Argentina’s National Atomic Energy Commission (CNEA – Comisión Nacional de Energía Atómica) said new milestones were achieved with the start-up of the first pump for the primary cooling circuit of the RA-10 multipurpose reactor at Ezeiza Atomic Centre (CAE – El Centro Atómico Ezeiza) in Buenos Aires province. In addition, dummy fuel elements were installed in the core.
The RA-10 project for construction of a 30 MWt open-pool research reactor was approved by the government and was officially started by CNEA in June 2010. Argentina’s Nuclear Regulatory Authority granted a construction licence in 2014 and civil works began in 2016. INVAP (from INVestigación APlicada – applied research) based in Bariloche is the main contractor. The assembly of the RA-10 pool, which houses the reactor core, was completed in August 2018. The pool was designed by INVAP and CNEA and built by metallurgical company SECIN.
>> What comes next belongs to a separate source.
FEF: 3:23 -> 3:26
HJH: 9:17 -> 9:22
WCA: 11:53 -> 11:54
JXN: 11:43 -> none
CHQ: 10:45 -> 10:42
The RA-10 will be used for the production of medical radioisotopes and key research and training. It is based on the OPAL radioisotope production reactor that INVAP supplied to Australia in 2007. The RA-10 will replace the 10 MWt RA-3 reactor on the same site, which began operations in 1967. The RA-10 will have associated facilities such as the Argentine Neutron Beam Laboratory (LAHN) and the Laboratory for the Study of Irradiated Materials (LEMI). It will also produce silicon doped by neutron transmutation, a raw material for the development of advanced electronic applications, and sources of industrial iridium. More than 80 companies in Argentina took part in the construction.
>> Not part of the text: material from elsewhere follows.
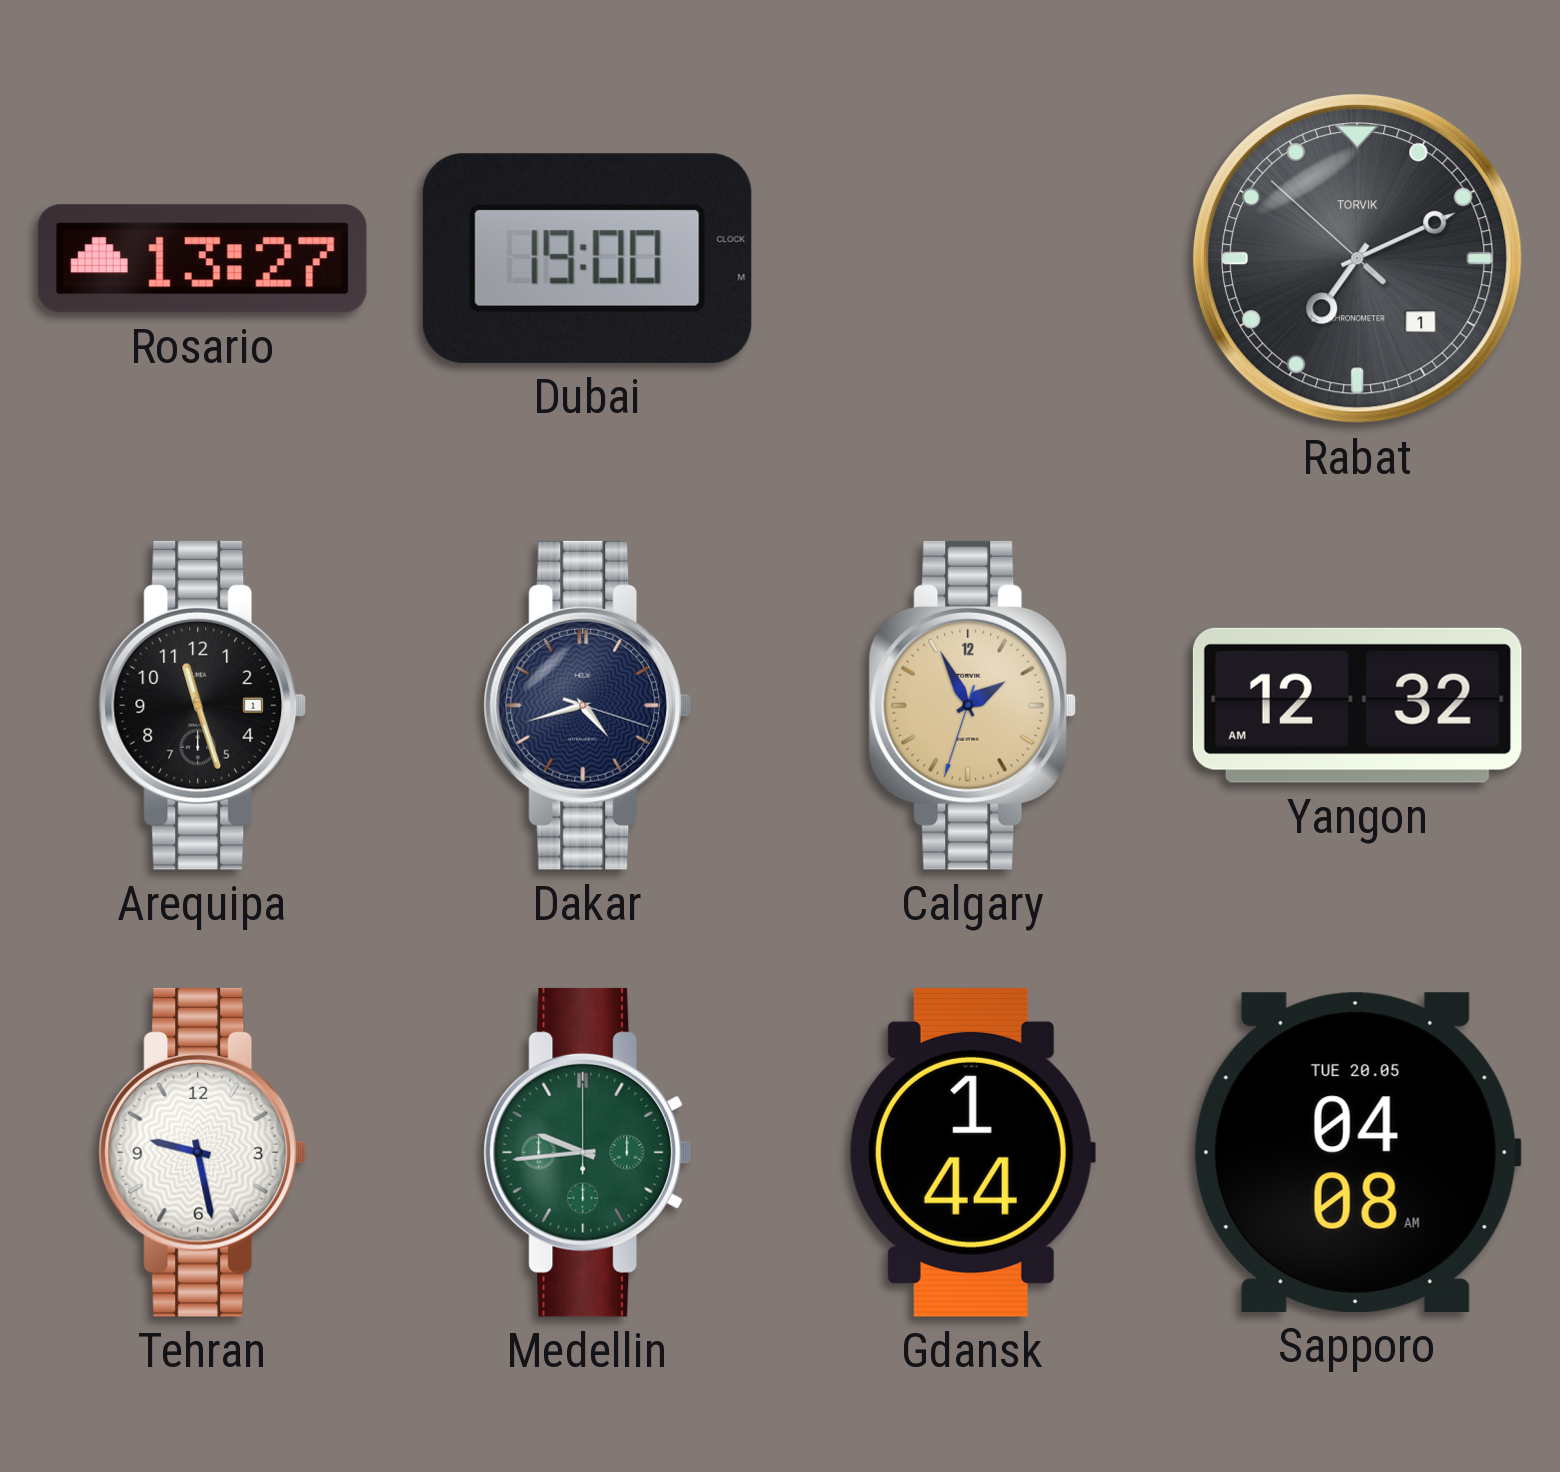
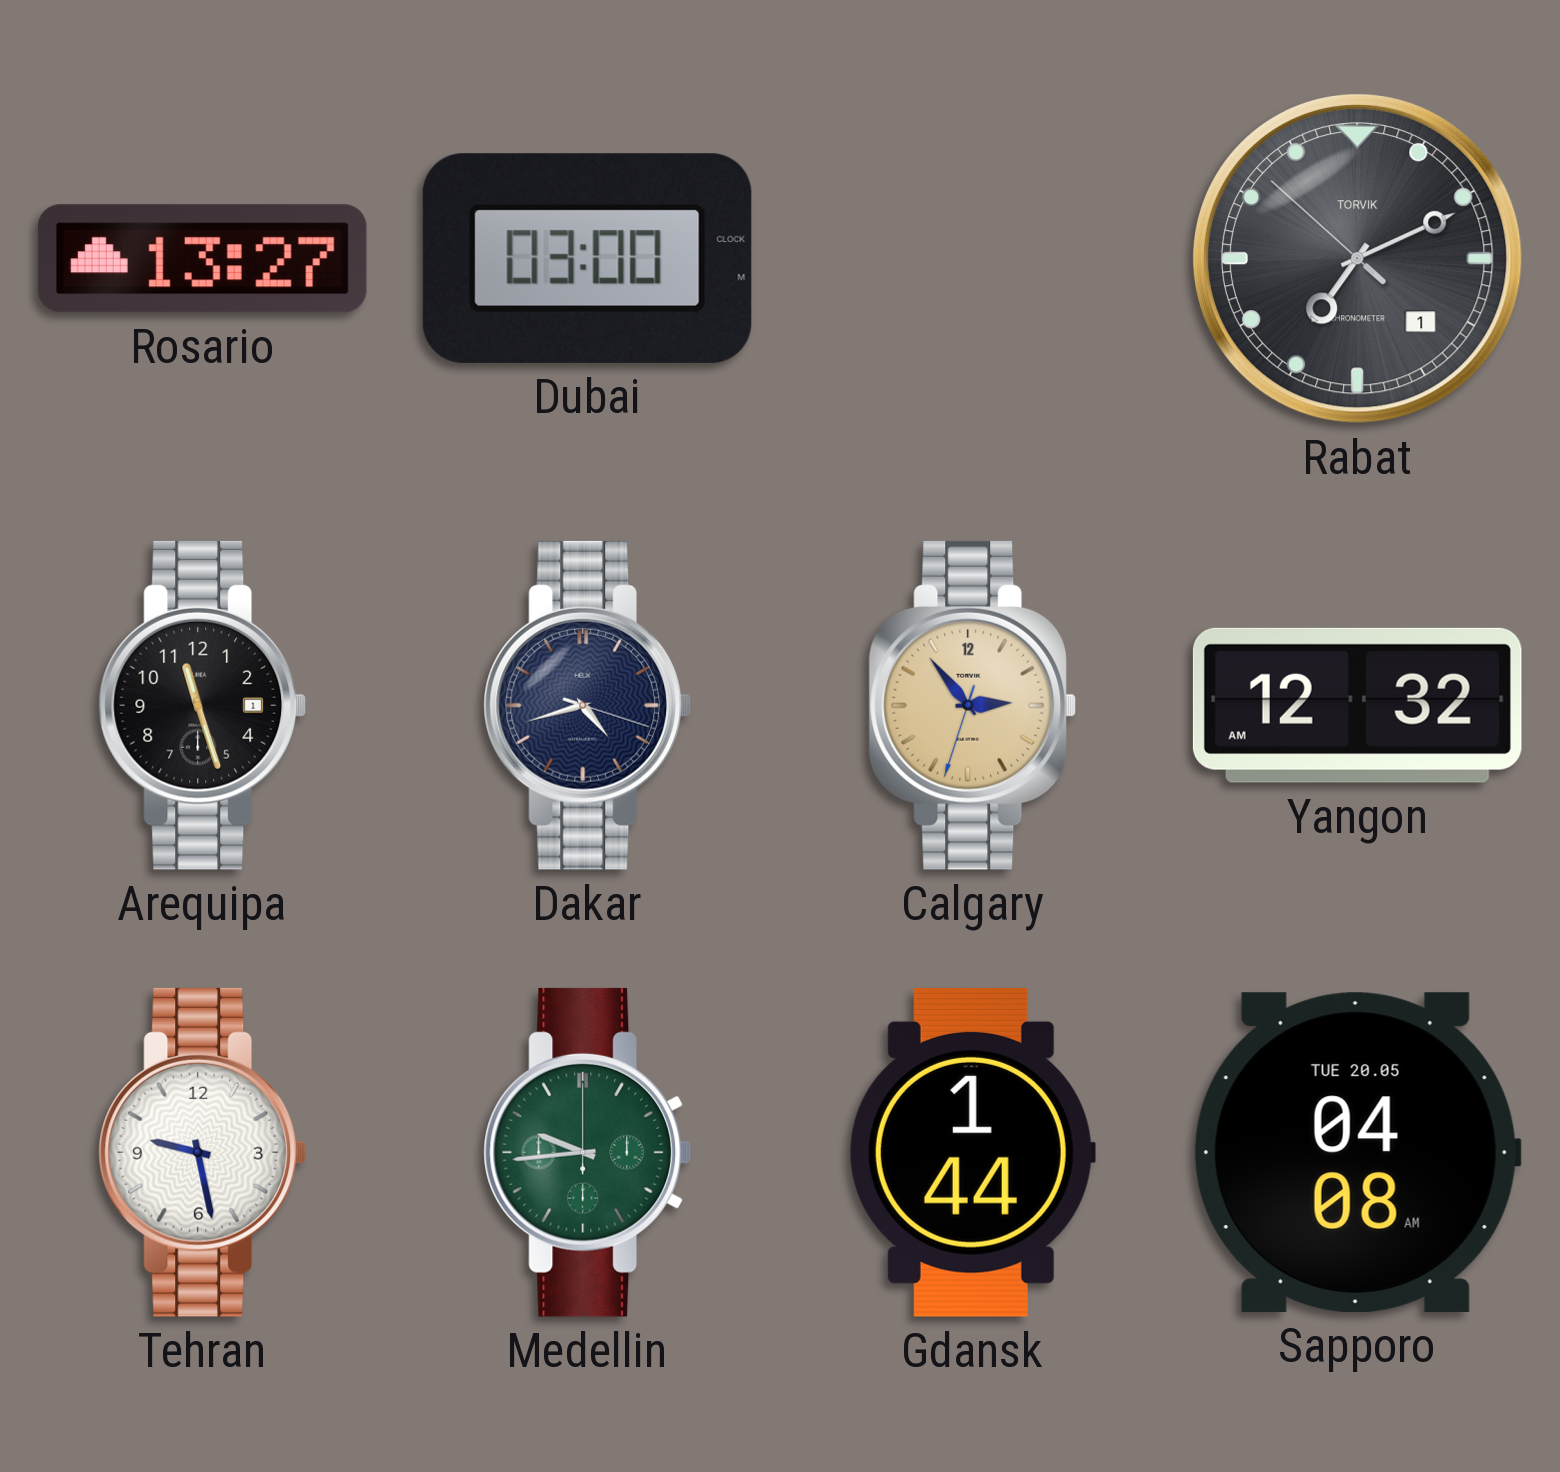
Dubai: 19:00 -> 03:00
Calgary: 1:55 -> 2:53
The tests now underway include the start-up of the first primary cooling circuit pump, one of the key systems of the RA-10. It is one of three pumps that make up this primary cooling circuit, the third remaining in reserve as a back-up. Start-up of the first pump made it possible to observe the circulation of the coolant through the primary circuit. CNEA said this enables comprehensive verification of the hydraulic performance of the system and its adaptation to the design and safety parameters. This is the beginning of progressive testing that will last approximately two months, until the total functional validation of the reactor’s primary cooling system is completed.
In addition, another key advance was made with the configuration of the RA-10 core, made up of dummy fuel elements without uranium but with the geometry and final arrangement of the final core. These elements were provided by the Fuel Elements Manufacturing Plant for Research Reactors (ECRI), located in the Constituciónntes Atomic Centre, within the framework of the supply agreement through which the CNEA manufactures both the fuel elements for the RA-10 and its prototypes. This core configuration enables necessary cold tests to be carried out to verify the performance of the refrigeration circuit under conditions representative of the operating configuration.
According to CNEA, “The reactor will ensure self-sufficiency of radioisotopes for medical use and will allow exports to cover up to 20% of global demand, in addition to enabling the production of doped silicon for industrial applications and opening a new horizon of research in basic sciences and advanced technologies based on neutron techniques.”